PUBLIC SQUARE AND CAR PARK: BADALONA
Escaping from the past and building a future that aspires to forgetfulness is not something that can be easily done. Reorganising the way in which coexistence takes place in a neighbourhood by way of an intervention in the urban landscape is more complicated still, and this challenge takes on even greater complexity when the instrument proposed to achieve it is a two-level, 6,690 m2 underground car park that must occupy the complete surface of a gap in the urban fabric to be filled by a public space/square with a surface area of 5,575 m2.
The setting for this project is a square; built in the 60’s, occupying a space that was previously the site of a historic local factory. The original square, however, was badly structured and uncongenial, with a layout that did not encourage people to take full advantage of it and which had become a space that was little more than residual and prejudicial to the cohesion of the neighbourhood.

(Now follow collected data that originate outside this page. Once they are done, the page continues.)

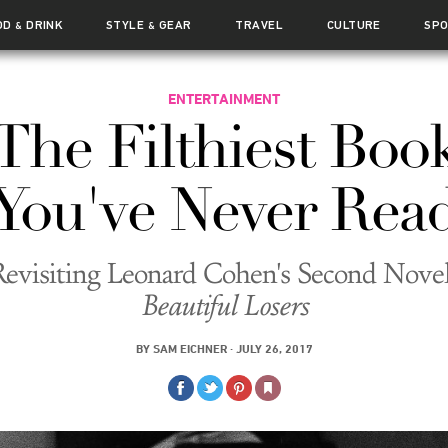
OD
DRINK
STYLE
GEAR
TRAVEL
CULTURE
SP
&
&
ENTERTAINMENT
The Filthiest Boo
You've Never Rea
Revisiting Leonard Cohen's Second Novel
Beautiful Losers
BY
SAM EICHNER
·
JULY 26, 2017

This intervention proposed a consideration of the car park and the square as a single unit, integrating the one into the other, blurring the distinctions between them, and simultaneously allowing them, figuratively speaking, to breathe in their coexistence in the form of a square that was designed more as a gardened roof than as a fragment of an urban green zone.
It has been possible to achieve this sensation through the design of a space that is organic and yet, at the same time, is endowed with an intimate character, that can be broken down for and by usage while offering a unique and overall understanding.

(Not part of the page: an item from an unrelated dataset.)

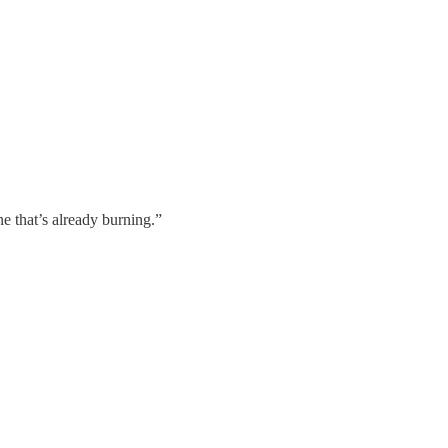
ne that’s already burning.”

The design of the parterres, based on as system of lightweight coffering, has allowed for the layout of extensive green areas, elements that are difficult to locate above a car park, and which confer on the square an original atmosphere that is notably more agreeable than the typical local paved squares.
Different areas and spaces have been created and distributed around the overall site, laid out as if they were rooms in which the local people can engage in their activities as they best see fit. The elimination of the old square, which served as a kind of barrier, has given rise to a permeable square that is expected, as time go by, to corroborate its determination to act as a cohesive element.